Se traduzíssemos workism à letra, seria qualquer coisa como “trabalhismo” – e se, a partir daqui, avançássemos para uma conversa em português, o mais certo era termos um diálogo pouco produtivo e cheio de mal-entendidos. A palavra workism pouco tem de esquerda ou de direita, sintetiza a crença de que o trabalho não é apenas central para a atividade económica, mas também para a própria identidade dos indivíduos. É verdade que a nossa profissão nos define (em particular, numa economia como a portuguesa, em que as mudanças ao longo da vida ativa são casos raros), mas daí a entendê-la como o sentido da nossa vida… diz-nos a sensatez que vai uma grande distância.

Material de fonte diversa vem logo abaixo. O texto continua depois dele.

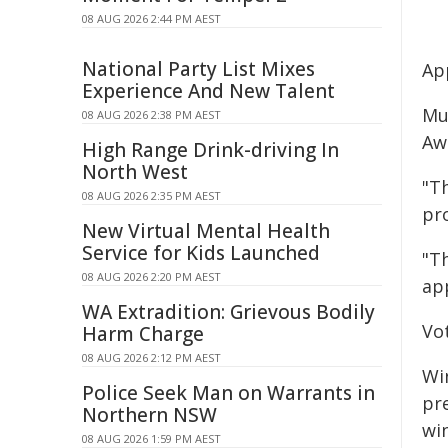
08 AUG 2026 2:44 PM AEST
National Party List Mixes
App
Experience And New Talent
Mu
08 AUG 2026 2:38 PM AEST
Awa
High Range Drink-driving In
North West
"Th
08 AUG 2026 2:35 PM AEST
pr
New Virtual Mental Health
Service for Kids Launched
"T
08 AUG 2026 2:20 PM AEST
app
WA Extradition: Grievous Bodily
Vot
Harm Charge
08 AUG 2026 2:12 PM AEST
Wi
Police Seek Man on Warrants in
pr
Northern NSW
wi
08 AUG 2026 1:59 PM AEST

Vem isto a propósito de uma tendência que, nos EUA, era visível antes do verão e que poucos foram capazes de prever: a The Great Resignation ou The Big Quit (há expressões para todos os gostos, mas, em português, é qualquer coisa como A Grande Demissão). Milhares de pessoas, sobretudo no setor do retalho, com trabalhos pouco qualificados e salários mais baixos, estão a despedir-se. Apesar de o emprego se situar a milhas dos níveis pré-pandemia, o fenómeno acentua-se ao ponto de já haver especialistas a considerar que a cultura do workism – que, durante décadas, não só alimentou a maior economia do mundo mas também um certo modo de vida americano – está a ser posta em causa. Na sua coluna de opinião, publicada no The New York Times, Paul Krugman pergunta: “Os trabalhadores estão claramente a sentir-se fortalecidos. Porquê?” No mesmo artigo, o Nobel da Economia tenta encontrar explicações, elenca algumas variáveis e, no fim, defende que, para lá da tragédia, a disrupção provocada pela Covid-19 terá conduzido a um “great rethink” (mais uma vez, numa tradução muito livre, um “grande repensar”). “A experiência da pandemia pode ter levado muitos trabalhadores a explorar oportunidades que não tinham visto previamente”, escreve Krugman.

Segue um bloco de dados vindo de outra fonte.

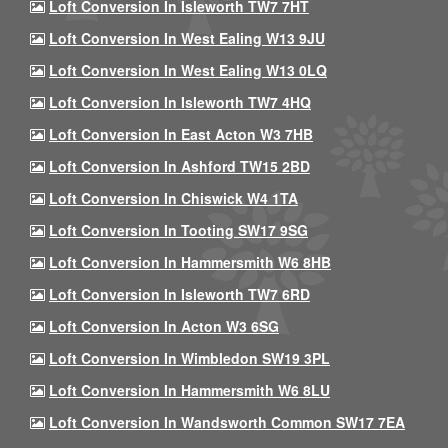
Loft Conversion In Isleworth TW7 7HT
Loft Conversion In West Ealing W13 9JU
Loft Conversion In West Ealing W13 0LQ
Loft Conversion In Isleworth TW7 4HQ
Loft Conversion In East Acton W3 7HB
Loft Conversion In Ashford TW15 2BD
Loft Conversion In Chiswick W4 1TA
Loft Conversion In Tooting SW17 9SG
Loft Conversion In Hammersmith W6 8HB
Loft Conversion In Isleworth TW7 6RD
Loft Conversion In Acton W3 6SG
Loft Conversion In Wimbledon SW19 3PL
Loft Conversion In Hammersmith W6 8LU
Loft Conversion In Wandsworth Common SW17 7EA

Se se trata de uma revolução ou apenas de uma reação do pós-pandemia, ainda estamos para descobrir. Há cerca de um mês, na VISÃO, quando demos conta do fenómeno do The Great Resignation, já havia sinais de que a tendência estaria a acontecer em Portugal. Consultoras e empresas tecnológicas (naturalmente, mais próximas da realidade americana), mas também responsáveis da hotelaria e da restauração, diziam perder mão de obra. A questão é saber como podem os trabalhadores, em países com economias frágeis e pouco competitivas, dar-se ao luxo dessa liberdade. Um estudo divulgado esta semana, da autoria de Eugénio Rosa, consultor da CGTP, aponta para um aumento de 96 euros do salário médio português (1 048 euros), enquanto o salário mínimo nacional subirá 200 euros (705 euros). A “distorção salarial”, como lhe chama o economista, significa que o salário mínimo nacional representa uma proporção cada vez maior do salário médio: “Este facto está a transformar Portugal num país de salários mínimos.” Muitos desses trabalhadores são jovens qualificados, outros serão os “essenciais” dos lockdowns – alguém ainda se lembra deles? E isto pode ser não o nosso “grande repensar” mas o nosso grande falhanço coletivo.